Herr Weick, es ist immer wieder zu lesen, dass die Jugendarbeitslosigkeit im Süden Europas regelrecht explodiert ist und teilweise mehr als die Hälfte aller Jugendlichen dort ohne Ausbildung und Perspektive dasteht. Hierzulande liest man hingegen eher von Fachkräftemangel und dass viele Ausbildungsplätze gar nicht erst besetzt würden. Wie stellt sie sich für Sie dar, die soziale und berufliche Lage der Jugend im Land?
Zur Jugendarbeitslosigkeit in südeuropäische Länder kursieren je nach Berechnungsgrundlage unterschiedliche Zahlen. Legen wir die eher positiven zugrunde, müssen wir jedoch immer noch davon ausgehen, dass etwa in Spanien, Griechenland und Portugal etwa jeder dritte bis vierte Jugendliche ohne Arbeit dasteht.
Das ist natürlich eine katastrophale Situation. Doch ob nun 50, 40, 25 oder auch nur 1 Prozent – Arbeitslosigkeit bedeutet für jeden einzelnen jungen Menschen immer auch eine soziale Benachteiligung und inakzeptable Lage, weshalb sich hierbei jegliche relativierende Betrachtung verbietet. Will sagen: Nicht 25 oder 50 Prozent sind zu viel – jeder einzelne arbeitslose Jugendliche ist es.
Für Deutschland wird die Quote der Jugendarbeitslosigkeit derzeit mit 5,4 Prozent angegeben. Im November 2014 waren 310.000 Jugendliche arbeitslos. Was im europaweiten Vergleich zwar nicht gar so schlecht aussieht, den betroffen Jugendlichen aber auch nicht weiterhilft. Geradezu zynisch wird es aber, wenn die Bundesregierung die noch höhere Jugendarbeitslosigkeit in anderen Ländern dazu benutzt, um die Lage der Jugendlichen hierzulande schönzureden.
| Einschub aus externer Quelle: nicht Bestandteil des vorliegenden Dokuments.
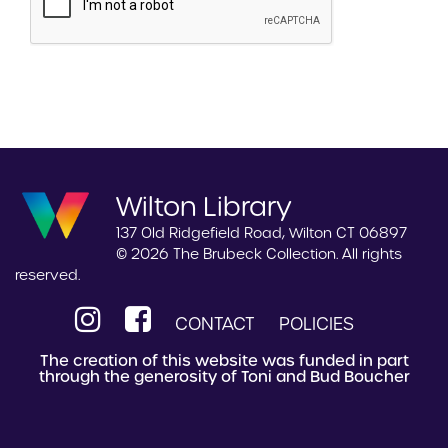
Wilton Library
137 Old Ridgefield Road, Wilton CT 06897
© 2026 The Brubeck Collection. All rights
reserved.
CONTACT
POLICIES
The creation of this website was funded in part
through the generosity of Toni and Bud Boucher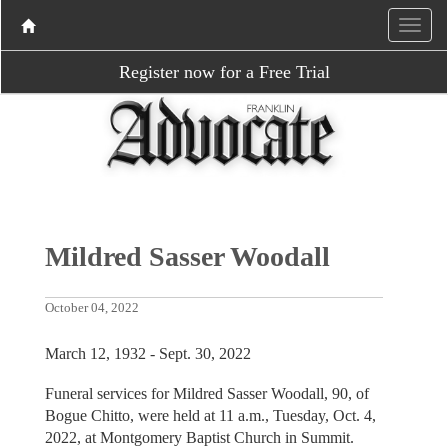
Register now for a Free Trial
Mildred Sasser Woodall
October 04, 2022
March 12, 1932 - Sept. 30, 2022
Funeral services for Mildred Sasser Woodall, 90, of
Bogue Chitto, were held at 11 a.m., Tuesday, Oct. 4,
2022, at Montgomery Baptist Church in Summit.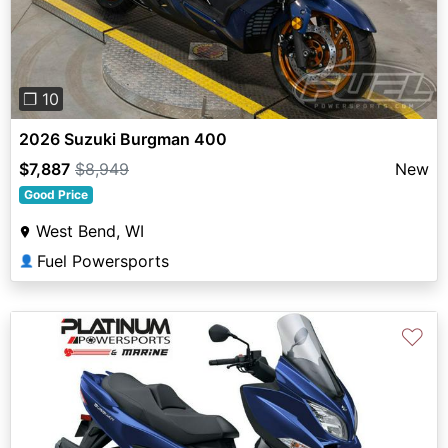
❐ 10
2026 Suzuki Burgman 400
$7,887
$8,949
New
Good Price
West Bend, WI
Fuel Powersports
👤
♡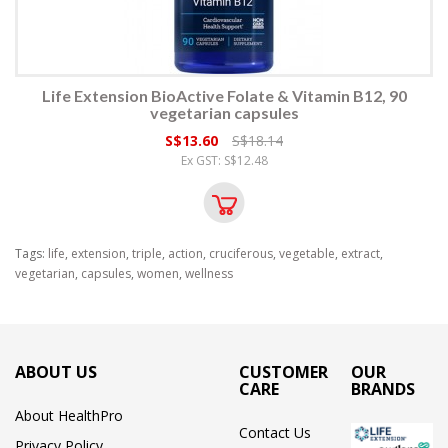
Life Extension BioActive Folate & Vitamin B12, 90
vegetarian capsules
S$13.60
S$18.14
Ex GST: S$12.48
Tags:
life
,
extension
,
triple
,
action
,
cruciferous
,
vegetable
,
extract
,
vegetarian
,
capsules
,
women
,
wellness
ABOUT US
CUSTOMER
OUR
CARE
BRANDS
About HealthPro
Contact Us
Privacy Policy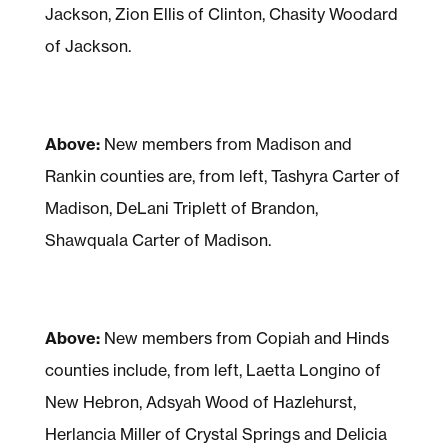
Jackson, Zion Ellis of Clinton, Chasity Woodard
of Jackson.
Above:
New members from Madison and
Rankin counties are, from left, Tashyra Carter of
Madison, DeLani Triplett of Brandon,
Shawquala Carter of Madison.
Above:
New members from Copiah and Hinds
counties include, from left, Laetta Longino of
New Hebron, Adsyah Wood of Hazlehurst,
Herlancia Miller of Crystal Springs and Delicia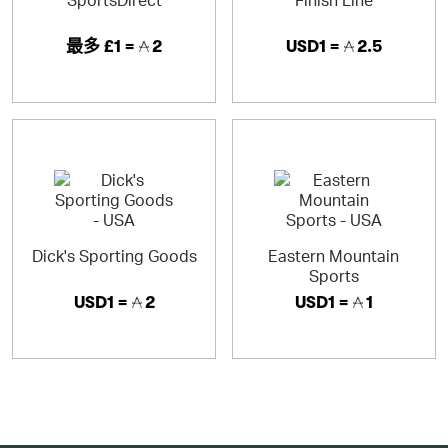
最多
£1 =
2
USD1 =
2.5
Dick's Sporting Goods
Eastern Mountain
Sports
USD1 =
2
USD1 =
1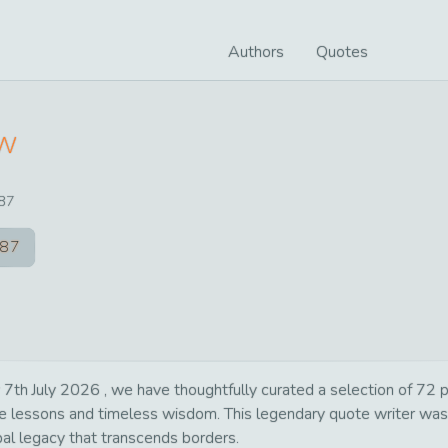
Authors
Quotes
ow
87
87
h July 2026 , we have thoughtfully curated a selection of 72 pow
life lessons and timeless wisdom. This legendary quote writer wa
bal legacy that transcends borders.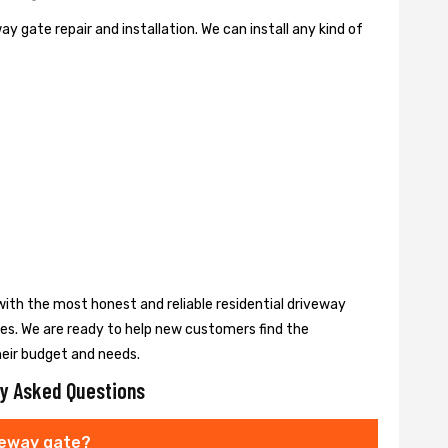
y gate repair and installation. We can install any kind of
ith the most honest and reliable residential driveway
ces. We are ready to help new customers find the
heir budget and needs.
y Asked Questions
veway gate?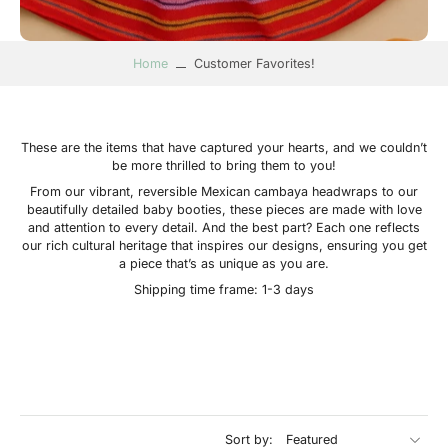
Home
Customer Favorites!
These are the items that have captured your hearts, and we couldn’t
be more thrilled to bring them to you!
From our vibrant, reversible Mexican cambaya headwraps to our
beautifully detailed baby booties, these pieces are made with love
and attention to every detail. And the best part? Each one reflects
our rich cultural heritage that inspires our designs, ensuring you get
a piece that’s as unique as you are.
Shipping time frame: 1-3 days
Sort by: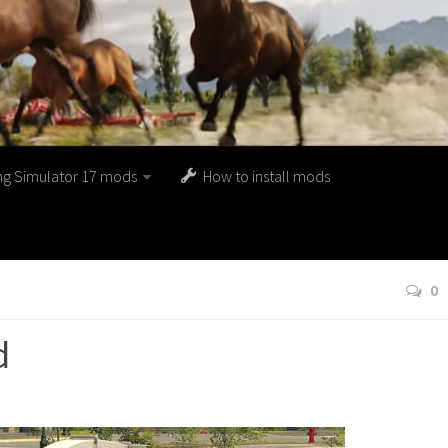
ng Simulator 17 mods
How to install mods
0
d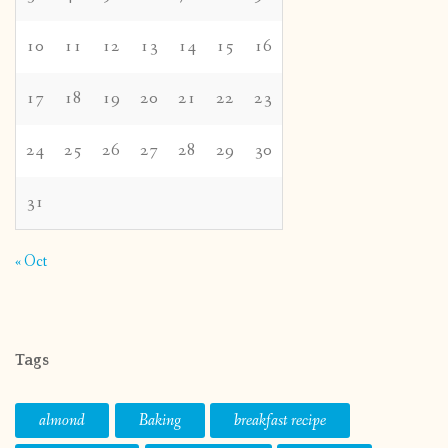
10
11
12
13
14
15
16
17
18
19
20
21
22
23
24
25
26
27
28
29
30
31
« Oct
Tags
almond
Baking
breakfast recipe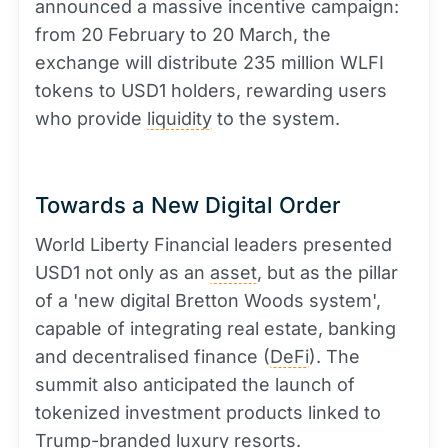
announced a massive incentive campaign:
from 20 February to 20 March, the
exchange will distribute 235 million WLFI
tokens to USD1 holders, rewarding users
who provide
liquidity
to the system.
Towards a New Digital Order
World Liberty Financial leaders presented
USD1 not only as an
asset
, but as the pillar
of a 'new digital Bretton Woods system',
capable of integrating real estate, banking
and decentralised finance (
DeFi
). The
summit also anticipated the launch of
tokenized investment products linked to
Trump-branded luxury resorts.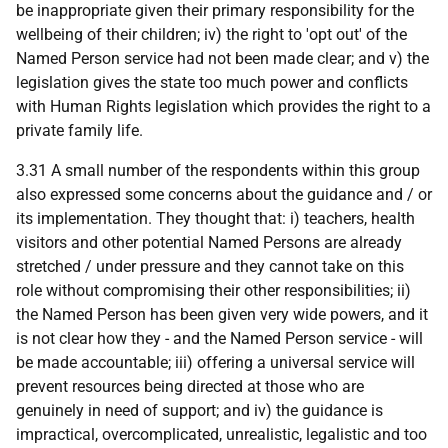
be inappropriate given their primary responsibility for the
wellbeing of their children; iv) the right to 'opt out' of the
Named Person service had not been made clear; and v) the
legislation gives the state too much power and conflicts
with Human Rights legislation which provides the right to a
private family life.
3.31 A small number of the respondents within this group
also expressed some concerns about the guidance and / or
its implementation. They thought that: i) teachers, health
visitors and other potential Named Persons are already
stretched / under pressure and they cannot take on this
role without compromising their other responsibilities; ii)
the Named Person has been given very wide powers, and it
is not clear how they - and the Named Person service - will
be made accountable; iii) offering a universal service will
prevent resources being directed at those who are
genuinely in need of support; and iv) the guidance is
impractical, overcomplicated, unrealistic, legalistic and too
Hier muss man schlicht wissen, dass die schlechte wirtschaftliche Lage in anderen europäischen Ländern ursächlich auch mit einer Politik des Sozialabbaus und der Lohndrückerei, wie sie in Deutschland verstärkt mit der Agenda 2010 eingeleitet wurde, zusammenhängt. Die hohe Jugendarbeitslosigkeit in diesen Ländern hat auch und vor allem mit der kapitalistischen Konkurrenz- und Standortpolitik zu tun, die letztlich auch zu den günstigen Exportbedingungen der Bundesrepublik zulasten aller anderen EU-Länder geführt hat. Wenn sich unsere Regierung nun also zum Retter in der Not aufschwingt und Fachkräfte sowie Jugendliche aus kriselnden Staaten abwirbt, ist darin nicht wirkliche Hilfe oder eine Lösung gar zu sehen, sondern vielmehr eine Verschärfung der innereuropäischen Not und Konkurrenz.
Und es gibt noch etwas anderes, das wichtig ist: Egal nämlich, ob Jugendliche heute Ausbildung und Arbeit finden oder nicht, die allgemein zunehmende soziale Not geht auch an diesen nicht vorbei. Die Prekarisierung und Verarmung macht auch vor den Familien nicht Halt, die Hoffnungslosigkeit und Ohnmacht nimmt allerorten zu – und: Für viele Betriebe sind Auszubildende nur gut ausnutzbare Arbeitskräfte, die zudem heute Dinge als „Fachberufe“ erlernen, die immer weniger der Entwicklung des Menschen und seiner Persönlichkeit und immer mehr mit Halbbildung und Lohndrückerei zu tun haben.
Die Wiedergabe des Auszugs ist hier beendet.